But, lets say I want to access a custom script/class that is in the unity project. How would I do that?
Thanks!
Answer by Bunny83 · Jun 14, 2017 at 11:47 AM
That's not possible. An assembly (DLL) can only access other assemblies which have to be compiled before in order to be referenced during compilation. All your script files get compiled by Unity into a single assembly (with some exceptions, see below). Any compiled assembly you put into your project will automatically be referenced when Unity compiles your scripts in your project. Therefore the scripts can use / access everything that has been defined in those assemblies.
However since your custom assembly needs to be compiled ahead of time, there's no way for it to access any of the classes you may define in your scripts.
A common way is to provide an interface definition which you compile into a seperate "shared" assembly.
Example:
// inside your common assembly
public interface IPlayer
{
string GetName();
Vector3 GetPosition();
void MoveTo(Vector3 aTarget);
}
public interface IPlugin
{
void Initialize(IPlayer aPlayer);
}
Now your custom assembly can define a class that implements the IPlugin interface.
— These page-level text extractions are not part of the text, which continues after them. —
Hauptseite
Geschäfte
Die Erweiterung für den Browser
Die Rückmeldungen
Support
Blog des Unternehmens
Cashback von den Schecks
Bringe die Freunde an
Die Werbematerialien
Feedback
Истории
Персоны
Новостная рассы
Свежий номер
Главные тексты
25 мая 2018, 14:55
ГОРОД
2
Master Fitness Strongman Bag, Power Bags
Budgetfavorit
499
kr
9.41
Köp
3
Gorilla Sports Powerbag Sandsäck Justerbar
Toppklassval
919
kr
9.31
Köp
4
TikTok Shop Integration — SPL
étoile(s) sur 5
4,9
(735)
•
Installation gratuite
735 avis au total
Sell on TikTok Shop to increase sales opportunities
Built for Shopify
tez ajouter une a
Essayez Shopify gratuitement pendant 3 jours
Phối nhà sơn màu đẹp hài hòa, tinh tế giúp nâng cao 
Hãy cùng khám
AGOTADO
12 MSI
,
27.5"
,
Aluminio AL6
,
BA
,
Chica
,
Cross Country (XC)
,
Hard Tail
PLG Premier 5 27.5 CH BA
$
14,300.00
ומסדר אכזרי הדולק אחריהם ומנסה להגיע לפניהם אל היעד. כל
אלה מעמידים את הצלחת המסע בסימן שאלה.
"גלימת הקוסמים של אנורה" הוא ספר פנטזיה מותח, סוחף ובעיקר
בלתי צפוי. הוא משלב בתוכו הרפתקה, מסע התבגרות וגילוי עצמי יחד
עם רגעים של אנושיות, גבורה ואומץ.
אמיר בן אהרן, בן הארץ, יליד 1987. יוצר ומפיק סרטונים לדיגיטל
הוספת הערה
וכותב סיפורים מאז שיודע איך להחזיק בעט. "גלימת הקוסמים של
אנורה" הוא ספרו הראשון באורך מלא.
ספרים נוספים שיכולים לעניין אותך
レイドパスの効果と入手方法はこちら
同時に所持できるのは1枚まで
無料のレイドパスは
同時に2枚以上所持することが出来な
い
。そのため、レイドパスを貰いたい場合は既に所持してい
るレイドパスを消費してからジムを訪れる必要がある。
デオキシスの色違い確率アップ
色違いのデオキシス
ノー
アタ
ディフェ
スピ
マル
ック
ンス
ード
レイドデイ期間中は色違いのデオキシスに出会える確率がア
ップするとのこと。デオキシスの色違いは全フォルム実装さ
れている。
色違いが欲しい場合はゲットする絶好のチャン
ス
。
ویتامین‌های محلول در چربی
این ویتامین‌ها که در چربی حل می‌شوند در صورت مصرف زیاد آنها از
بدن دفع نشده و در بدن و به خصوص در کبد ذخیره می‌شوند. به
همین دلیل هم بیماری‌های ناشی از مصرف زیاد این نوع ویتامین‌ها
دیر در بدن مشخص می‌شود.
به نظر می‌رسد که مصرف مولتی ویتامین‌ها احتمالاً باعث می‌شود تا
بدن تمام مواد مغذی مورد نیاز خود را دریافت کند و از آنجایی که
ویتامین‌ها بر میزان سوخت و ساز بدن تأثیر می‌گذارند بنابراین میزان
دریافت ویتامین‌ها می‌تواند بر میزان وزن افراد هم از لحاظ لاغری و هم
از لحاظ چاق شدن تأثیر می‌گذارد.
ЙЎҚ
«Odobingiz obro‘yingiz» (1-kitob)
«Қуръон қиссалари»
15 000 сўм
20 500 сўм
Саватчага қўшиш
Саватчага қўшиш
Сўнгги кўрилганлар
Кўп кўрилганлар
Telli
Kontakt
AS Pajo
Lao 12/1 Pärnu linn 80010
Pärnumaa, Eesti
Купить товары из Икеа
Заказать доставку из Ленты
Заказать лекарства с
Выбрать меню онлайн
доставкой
From your game code you can search for all classes that implement that interface, create an instance / attach it to a gameobject and call intitialize on it. That way you can pass the plugin a reference to an IPlayer. Your Player script would implement the IPlayer interface and provide the information that the plugin needs.
The common assembly need to be referenced by your plugin project and need to be copied into your Unity project.
Note that you have to define an interface for everything that your custom DLL should be able to reference. This is commonly known as a "plugin interface". The actual game / Unity project doesn't need to know anything about the plugin. All it knows is how to create an instance of the interface class which is defined in the plugin. At the same time the interface is providing an abstract access to common things in your project which the plugin can use.
That's what I thought. I already did a "plugin interface" but it's to much of a pain.
I was hoping unity would target something higher than .NET 3.5 soon, then maybe I could use better reflection or linq with dynamic, but I am just stuck with what I got. Thanks for the input!